All bets off for insider trading
Insider trading takes place when people with access to corporate information, unavailable to the outside world, use their knowledge to buy and sell publicly quoted shares. Since markets only work properly when all members have equal access to information, use of privileged info is considered harmful and is illegal in most jurisdictions.
Russia is among the countries that lack such legislation.
A draft law to change this state of affairs was proposed by Russia’s Federal Service for Financial Markets back in the spring of 2006. At the time, the regulator said the proposed law was inadequate and sent it back to redrafted.
Two years later, and with the market situation becoming increasingly unstable, the government has decided to speed up the drafting of the bill. The cabinet is to consider it in December this year, the Economy and Development Ministry announced Tuesday. By spring next year the bill will be sent to the State Duma.
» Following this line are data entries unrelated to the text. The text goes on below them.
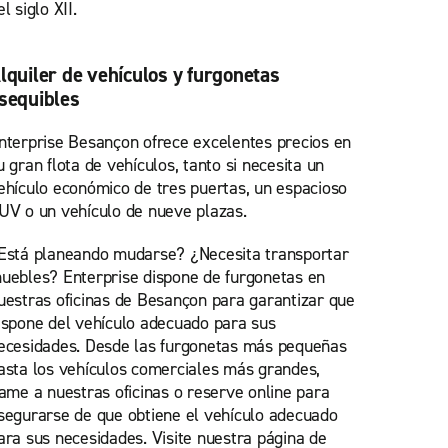
el siglo XII.
lquiler de vehículos y furgonetas
sequibles
nterprise Besançon ofrece excelentes precios en
u gran flota de vehículos, tanto si necesita un
ehículo económico de tres puertas, un espacioso
UV o un vehículo de nueve plazas.
Está planeando mudarse? ¿Necesita transportar
uebles? Enterprise dispone de furgonetas en
uestras oficinas de Besançon para garantizar que
ispone del vehículo adecuado para sus
ecesidades. Desde las furgonetas más pequeñas
asta los vehículos comerciales más grandes,
lame a nuestras oficinas o reserve online para
segurarse de que obtiene el vehículo adecuado
ara sus necesidades. Visite nuestra página de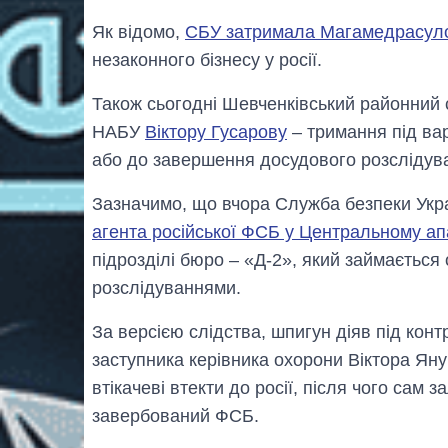
Як відомо,
СБУ затримала Магамедрасул
незаконного бізнесу у росії.
Також сьогодні Шевченківський районний с
НАБУ
Віктору Гусарову
– тримання під ва
або до завершення досудового розслідув
Зазначимо, що вчора Служба безпеки Укр
агента російської ФСБ у Центральному а
підрозділі бюро – «Д-2», який займаєтьс
розслідуваннями.
За версією слідства, шпигун діяв під ко
заступника керівника охорони Віктора Яну
втікачеві втекти до росії, після чого сам 
завербований ФСБ.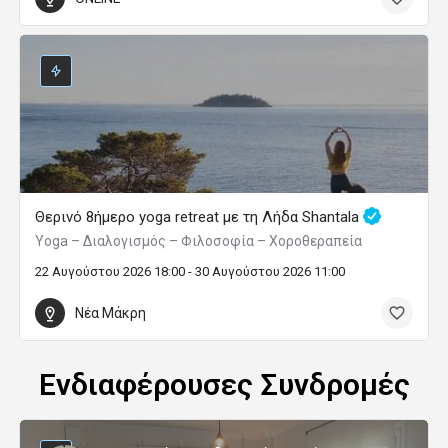
Θερινό 8ήμερο yoga retreat με τη Λήδα Shantala
Yoga – Διαλογισμός – Φιλοσοφία – Χοροθεραπεία
22 Αυγούστου 2026 18:00 - 30 Αυγούστου 2026 11:00
Νέα Μάκρη
Ενδιαφέρουσες Συνδρομές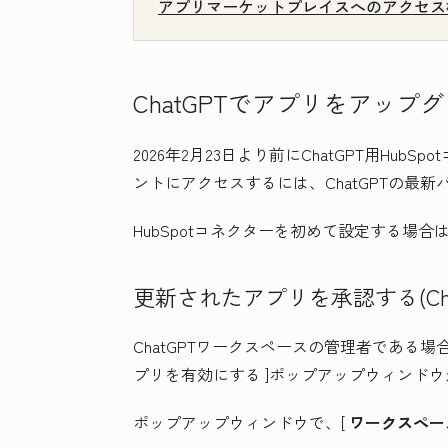
アプリマーケットプレイスへのアクセス
ChatGPTでアプリをアップ
2026年2月23日より前にChatGPT用Hub
ントにアクセスするには、ChatGPTの最
HubSpotコネクターを初めて設定する場合
更新されたアプリを承認する(Ch
ChatGPTワークスペースの管理者である場合
プリを有効にする
]ポップアップウィンド
ポップアップウィンドウで、[
ワークスペー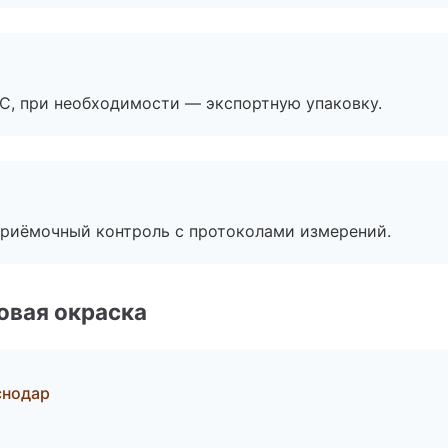
ЭС, при необходимости — экспортную упаковку.
приёмочный контроль с протоколами измерений.
овая окраска
снодар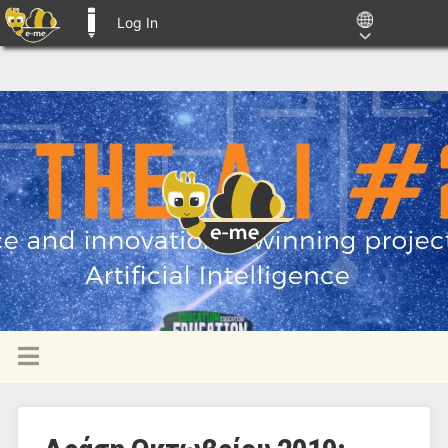
Log In
E-ME BLOGS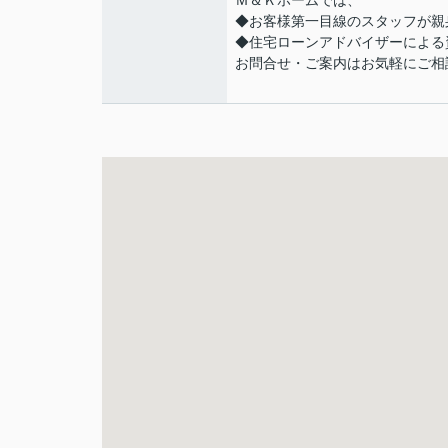
Ｍ＆Ｋホームでは、
◆お客様第一目線のスタッフが親
◆住宅ローンアドバイザーによる
お問合せ・ご案内はお気軽にご相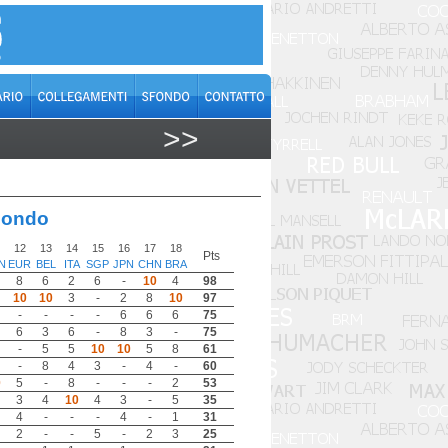
>>
mondo
12
13
14
15
16
17
18
Pts
N
EUR
BEL
ITA
SGP
JPN
CHN
BRA
8
6
2
6
-
10
4
98
10
10
3
-
2
8
10
97
-
-
-
-
6
6
6
75
6
3
6
-
8
3
-
75
-
5
5
10
10
5
8
61
-
8
4
3
-
4
-
60
0
5
-
8
-
-
-
2
53
3
4
10
4
3
-
5
35
4
-
-
-
4
-
1
31
2
-
-
5
-
2
3
25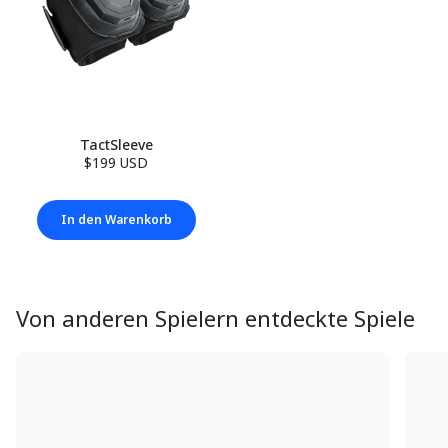
TactSleeve
$199 USD
In den Warenkorb
Von anderen Spielern entdeckte Spiele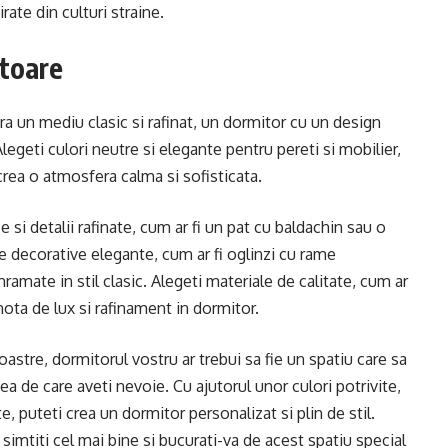
rate din culturi straine.
atoare
a un mediu clasic si rafinat, un dormitor cu un design
legeti culori neutre si elegante pentru pereti si mobilier,
crea o atmosfera calma si sofisticata.
e si detalii rafinate, cum ar fi un pat cu baldachin sau o
 decorative elegante, cum ar fi oglinzi cu rame
nramate in stil clasic. Alegeti materiale de calitate, cum ar
ota de lux si rafinament in dormitor.
oastre, dormitorul vostru ar trebui sa fie un spatiu care sa
tea de care aveti nevoie. Cu ajutorul unor culori potrivite,
e, puteti crea un dormitor personalizat si plin de stil.
simtiti cel mai bine si bucurati-va de acest spatiu special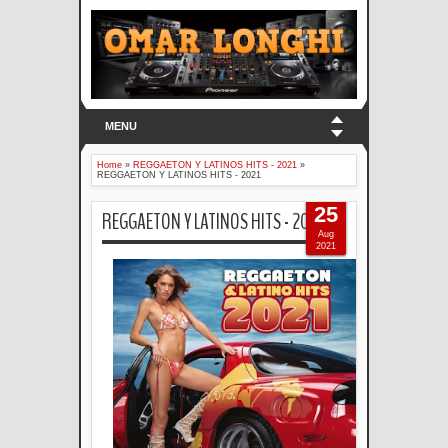
MENU
Home
»
REGGAETON Y LATINOS HITS - 2021
»
REGGAETON Y LATINOS HITS - 2021
25
REGGAETON Y LATINOS HITS - 2021
Aug
2021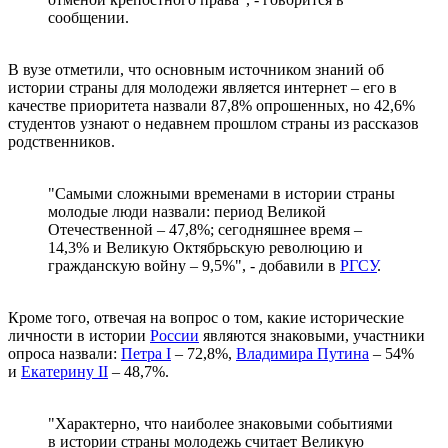
сообщении.
В вузе отметили, что основным источником знаний об
истории страны для молодежи является интернет – его в
качестве приоритета назвали 87,8% опрошенных, но 42,6%
студентов узнают о недавнем прошлом страны из рассказов
родственников.
"Самыми сложными временами в истории страны
молодые люди назвали: период Великой
Отечественной – 47,8%; сегодняшнее время –
14,3% и Великую Октябрьскую революцию и
гражданскую войну – 9,5%", - добавили в
РГСУ
.
Кроме того, отвечая на вопрос о том, какие исторические
личности в истории
России
являются знаковыми, участники
опроса назвали:
Петра I
– 72,8%,
Владимира Путина
– 54%
и
Екатерину II
– 48,7%.
"Характерно, что наиболее знаковыми событиями
в истории страны молодежь считает Великую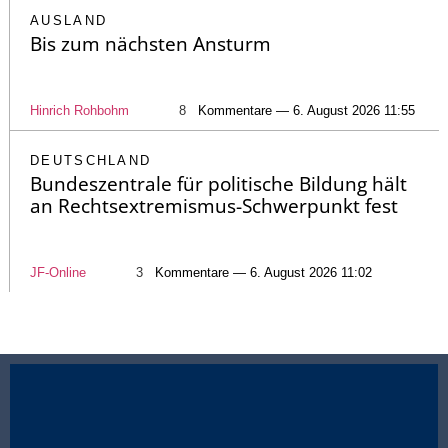
AUSLAND
Bis zum nächsten Ansturm
Hinrich Rohbohm
8
Kommentare — 6. August 2026 11:55
DEUTSCHLAND
Bundeszentrale für politische Bildung hält
an Rechtsextremismus-Schwerpunkt fest
JF-Online
3
Kommentare — 6. August 2026 11:02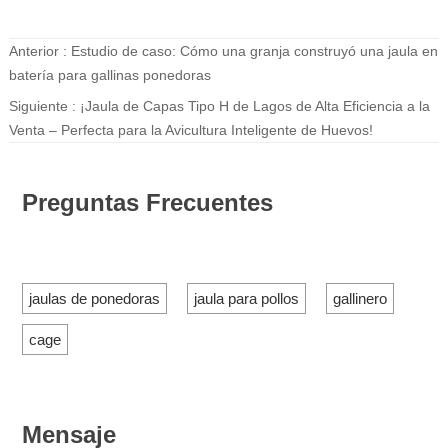
Anterior :
Estudio de caso: Cómo una granja construyó una jaula en
batería para gallinas ponedoras
Siguiente :
¡Jaula de Capas Tipo H de Lagos de Alta Eficiencia a la
Venta – Perfecta para la Avicultura Inteligente de Huevos!
Preguntas Frecuentes
jaulas de ponedoras
jaula para pollos
gallinero
cage
Mensaje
Critics say the new law is too mild on inside traders. Buying or selling shares at the right moment may bring multi-million profits, and the draft law wouldn’t make this practice a criminal offence. The moderate fines proposed would be unlikely to deter insiders from abusing their privileged knowledge.
Deputy Economy Minister Anna Popova has said that regulating insider trade is vital for Russia’s ambition to become a regional financial centre.
It’s hoped that when the new legislation is in place, Russian markets will be regulated to international standards, making the country more attractive to foreign investors.